DIRECTIONS FOR THIS TASK
Below are records that hold pictures; write out only the lines from their start through the line with "Desarrollada para t", exactly, and drop the pictures.

=== DATA UNDER STUDY ===

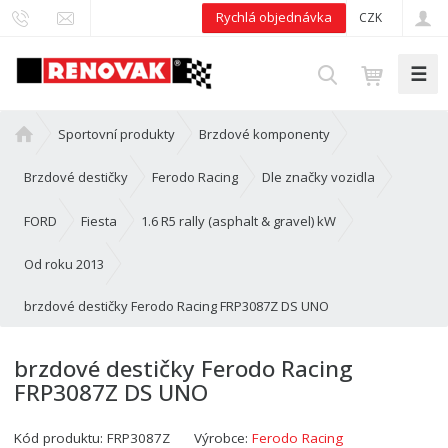
Rychlá objednávka
CZK
☰
V
y
h
Ú
Sportovní produkty
Brzdové komponenty
l
v
e
o
Brzdové destičky
Ferodo Racing
Dle značky vozidla
d
d
n
FORD
Fiesta
1.6 R5 rally (asphalt & gravel) kW
a
í
t
s
Od roku 2013
t
brzdové destičky Ferodo Racing FRP3087Z DS UNO
r
a
n
brzdové destičky Ferodo Racing
a
FRP3087Z DS UNO
Kód produktu:
FRP3087Z
Výrobce:
Ferodo Racing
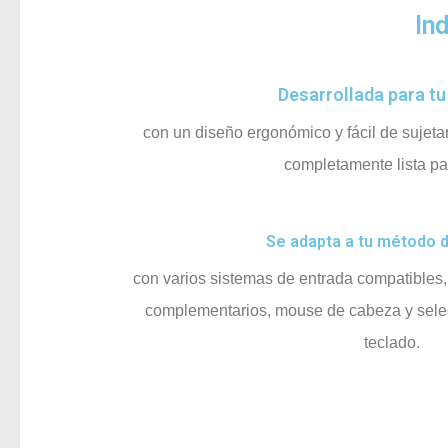
In
Desarrollada para t
con un diseño ergonómico y fácil de sujetar, 
completamente lista pa
Se adapta a tu método 
con varios sistemas de entrada compatibles
complementarios, mouse de cabeza y selecc
teclado.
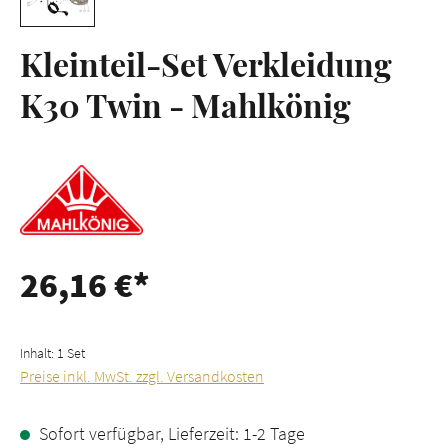
Kleinteil-Set Verkleidung
K30 Twin - Mahlkönig
26,16 €*
Inhalt:
1 Set
Preise inkl. MwSt. zzgl. Versandkosten
Sofort verfügbar, Lieferzeit: 1-2 Tage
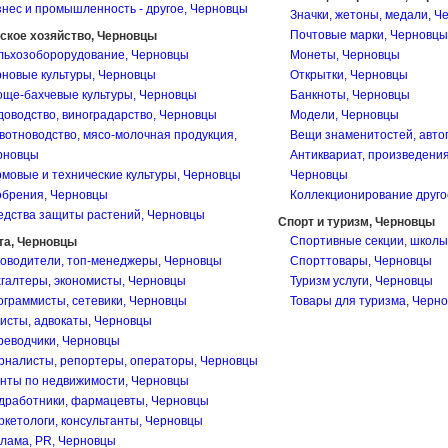
нес и промышленность - другое, Черновцы
Значки, жетоны, медали, Ч
Почтовые марки, Черновцы
ское хозяйство, Черновцы
льхозоборорудование, Черновцы
Монеты, Черновцы
новые культуры, Черновцы
Открытки, Черновцы
още-бахчевые культуры, Черновцы
Банкноты, Черновцы
оводство, виноградарство, Черновцы
Модели, Черновцы
отноводство, мясо-молочная продукция,
Вещи знаменитостей, авто
рновцы
Антиквариат, произведения
мовые и технические культуры, Черновцы
Черновцы
обрения, Черновцы
Коллекционирование друго
едства защиты растений, Черновцы
Спорт и туризм, Черновцы
Спортивные секции, школы
та, Черновцы
ководители, топ-менеджеры, Черновцы
Спорттовары, Черновцы
галтеры, экономисты, Черновцы
Туризм услуги, Черновцы
граммисты, сетевики, Черновцы
Товары для туризма, Черн
исты, адвокаты, Черновцы
реводчики, Черновцы
рналисты, репортеры, операторы, Черновцы
нты по недвижимости, Черновцы
дработники, фармацевты, Черновцы
кетологи, консультанты, Черновцы
лама, PR, Черновцы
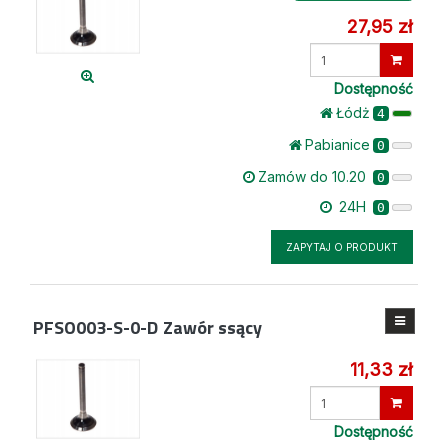
27,95 zł
Wprowadź
ilość
Dostępność
Łódż
4
Pabianice
0
Zamów do 10.20
0
24H
0
ZAPYTAJ O PRODUKT
PFSO003-S-0-D
Zawór ssący
11,33 zł
Wprowadź
ilość
Dostępność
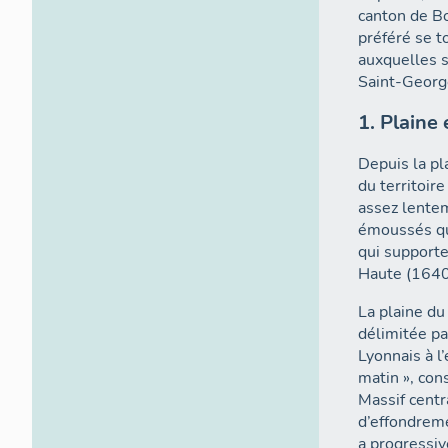
canton de B
préféré se t
auxquelles s
Saint-Georg
1. Plaine
Depuis la pl
du territoire
assez lente
émoussés qu
qui supporte
Haute (1640
La plaine du 
délimitée pa
Lyonnais à l
matin », con
Massif centr
d’effondreme
a progressi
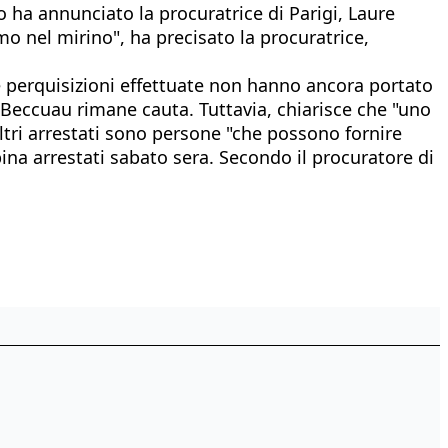
Lo ha annunciato la procuratrice di Parigi, Laure
mo nel mirino", ha precisato la procuratrice,
 le perquisizioni effettuate non hanno ancora portato
ure Beccuau rimane cauta. Tuttavia, chiarisce che "uno
altri arrestati sono persone "che possono fornire
pina arrestati sabato sera. Secondo il procuratore di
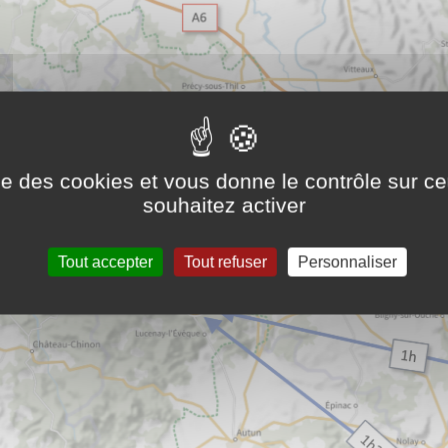
ise des cookies et vous donne le contrôle sur 
souhaitez activer
Tout accepter
Tout refuser
Personnaliser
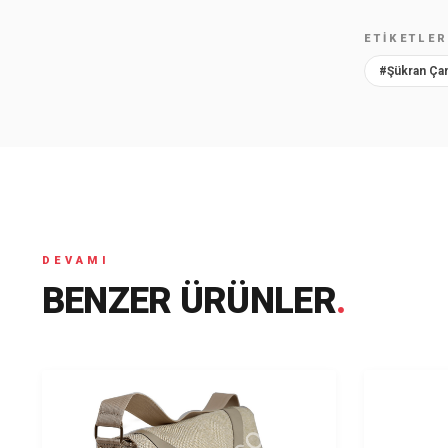
ETIKETLE
#Şükran Ça
DEVAMI
BENZER ÜRÜNLER
.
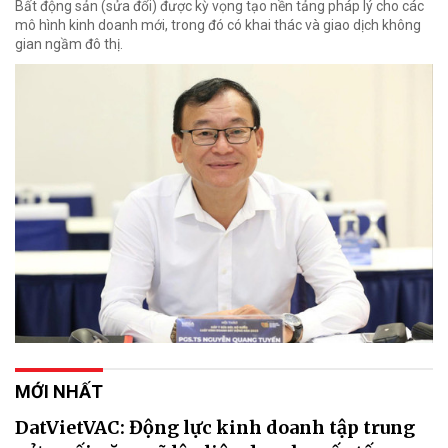
Bất động sản (sửa đổi) được kỳ vọng tạo nền tảng pháp lý cho các
mô hình kinh doanh mới, trong đó có khai thác và giao dịch không
gian ngầm đô thị.
MỚI NHẤT
DatVietVAC: Động lực kinh doanh tập trung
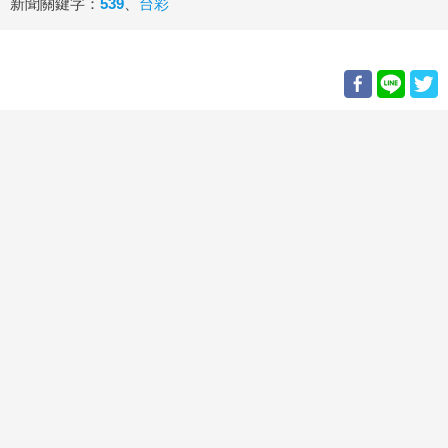
新聞關鍵字：
539
、
台彩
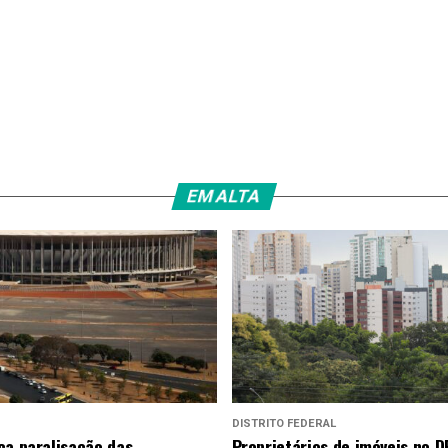
EM ALTA
DISTRITO FEDERAL
ça paralisação das
Proprietários de imóveis no D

===

RESPONSE
Rychlá objednávka
CZK
☰
V
y
h
Ú
Sportovní produkty
Brzdové komponenty
l
v
e
o
Brzdové destičky
Ferodo Racing
Dle značky vozidla
d
d
n
FORD
Fiesta
1.6 R5 rally (asphalt & gravel) kW
a
í
t
s
Od roku 2013
t
brzdové destičky Ferodo Racing FRP3087Z DS UNO
r
a
n
brzdové destičky Ferodo Racing
a
FRP3087Z DS UNO
Kód produktu:
FRP3087Z
Výrobce:
Ferodo Racing
In
Desarrollada para t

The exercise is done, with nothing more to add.